Insurers seek certain revisions in the draft guidelines released in February

Following feedback from insurers, the Insurance Regulatory and Development Authority (Irda) is likely to tone down the requirements for mergers and amalgamation as envisaged in the draft guidelines released in February.

According to industry officials, insurers have requested two areas to be revised. One concerns getting permission from local courts for mergers and informing all policy holders whenever any merger is proposed. Also, they are seeking a framework regarding valuation norms. The draft was silent about the latter.

“Insurers want alterations to be made to three areas listed in the draft guidelines. The revised ones will address the same,” said an industry official.

 

The first area they want addressed is the court approval required for mergers. They feel it should not be mandatory.

According to the draft guidelines, the final approval from Irda is subject to clearance from a relevant court or tribunal.

“Under the current guidelines, Irda would not be able to override the court ruling. Hence, it is not ideal. Being the regulator, it should have the complete authority, like in the case of mergers of life insurance companies,” said a senior executive at a private insurance company.

“The Insurance Act, which provides provisions for mergers and acquisition of life insurance companies, gives complete authority to Irda. However, it is silent regarding the issue of mergers of general insurers,” an Irda official added.

Another area insurers are debating is the provision involving sending the merger proposal to all policyholders. Insurers feel it is neither feasible nor desirable to inform all of them whenever any merger proposal comes.

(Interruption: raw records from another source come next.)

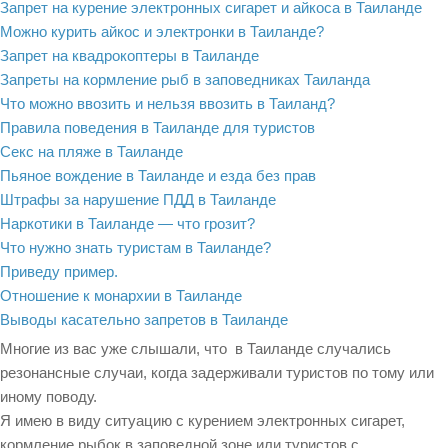
Запрет на курение электронных сигарет и айкоса в Таиланде
Можно курить айкос и электронки в Таиланде?
Запрет на квадрокоптеры в Таиланде
Запреты на кормление рыб в заповедниках Таиланда
Что можно ввозить и нельзя ввозить в Таиланд?
Правила поведения в Таиланде для туристов
Секс на пляже в Таиланде
Пьяное вождение в Таиланде и езда без прав
Штрафы за нарушение ПДД в Таиланде
Наркотики в Таиланде — что грозит?
Что нужно знать туристам в Таиланде?
Приведу пример.
Отношение к монархии в Таиланде
Выводы касательно запретов в Таиланде
Многие из вас уже слышали, что в Таиланде случались
резонансные случаи, когда задерживали туристов по тому или
иному поводу.
Я имею в виду ситуацию с курением электронных сигарет,
кормление рыбок в заповедной зоне или туристов с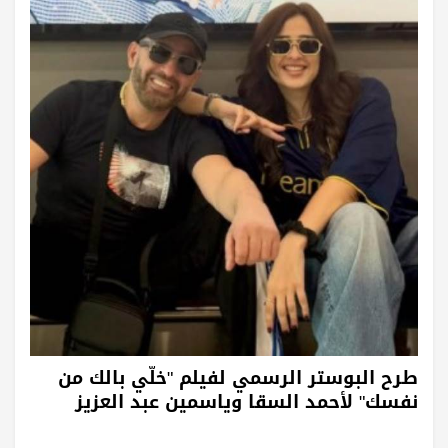
طرح البوستر الرسمي لفيلم "خلّي بالك من
نفسك" لأحمد السقا وياسمين عبد العزيز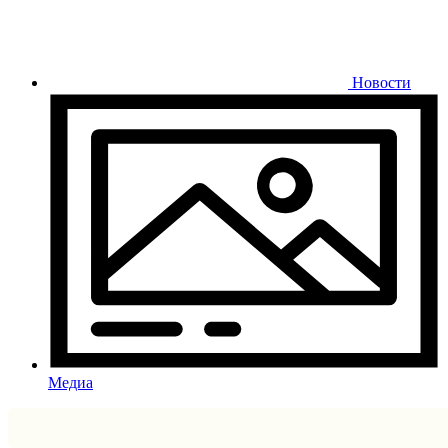
Новости
Медиа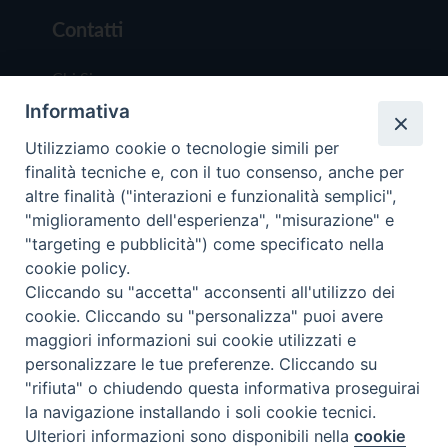
Contatti
Chi Siamo
Informativa
Redazione
Scrivici
Utilizziamo cookie o tecnologie simili per
finalità tecniche e, con il tuo consenso, anche per
altre finalità ("interazioni e funzionalità semplici",
"miglioramento dell'esperienza", "misurazione" e
"targeting e pubblicità") come specificato nella
cookie policy.
Copyright © 2019 - Tutti i diritti riservati - Vit
Cliccando su "accetta" acconsenti all'utilizzo dei
Trentina Editrice
cookie. Cliccando su "personalizza" puoi avere
maggiori informazioni sui cookie utilizzati e
Privacy Policy
personalizzare le tue preferenze. Cliccando su
Torna all'inizi
"rifiuta" o chiudendo questa informativa proseguirai
la navigazione installando i soli cookie tecnici.
Ulteriori informazioni sono disponibili nella
cookie
Preferenze Cookie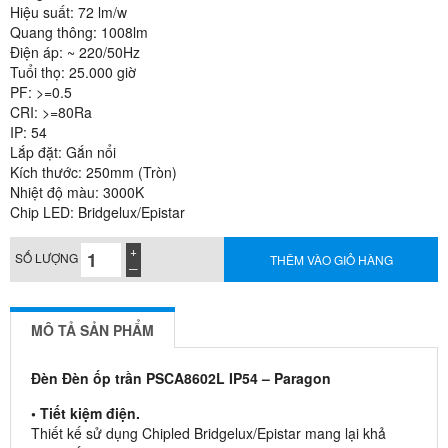
Hiệu suất: 72 lm/w
Quang thông: 1008lm
Điện áp: ~ 220/50Hz
Tuổi thọ: 25.000 giờ
PF: >=0.5
CRI: >=80Ra
IP: 54
Lắp đặt: Gắn nổi
Kích thước: 250mm (Tròn)
Nhiệt độ màu: 3000K
Chip LED: Bridgelux/Epistar
SỐ LƯỢNG
THÊM VÀO GIỎ HÀNG
MÔ TẢ SẢN PHẨM
Đèn Đèn ốp trần PSCA8602L IP54 – Paragon
• Tiết kiệm điện.
Thiết kế sử dụng Chipled Bridgelux/Epistar mang lại khả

“There is no issue in informing policy holders when there is a definitive agreement between two parties regarding the merger. However, informing them at the proposal level is just not feasible or desirable. Apart from the issue of cost, proposals do not necessarily translate into actual deals. The process involves a lot of brainstorming and negotiations,” said an official at a general insurance company.

When contacted, Irda Chairman J Hari Narayan said, “We are evaluating the issues and will shortly come out with the revised guidelines.”

The third area concerns valuations. The draft guidelines simply left it to the insurance companies.

“The draft just says Irda could appoint an independent actuarial consultant to carry out valuation of the insurance business of transacting parties. However, there must be some guidelines regarding the valuation of companies. We made representations through our council and expect to get clarity on these issues in the revised guidelines,” said another official at a private sector general insurance firm.

In February, Irda came out with an exposure draft on mergers and amalgamations of the general insurance companies. The same is expected to spur consolidation in the sector.

According the draft guidelines, along with Irda, the insurers would also require approval from the Reserve Bank of India. In case of a foreign joint venture partner, approval from the Foreign Investment Promotion Board would be needed.

Currently, there are 21 non-life insurance companies operating in the country and most of them have foreign joint venture partners. The Insurance Act caps the sectoral FDI limit at 26 per cent.

Last year, it was reported that Reliance General Insurance, the general insurance arm of Reliance Capital, was in talks to buy a majority stake in rival Royal Sundaram. Both firms have approached Irda and are awaiting approval. The latter is a joint venture between the Sundaram Group and the England-based RSA, which owns 26 per cent in the alliance.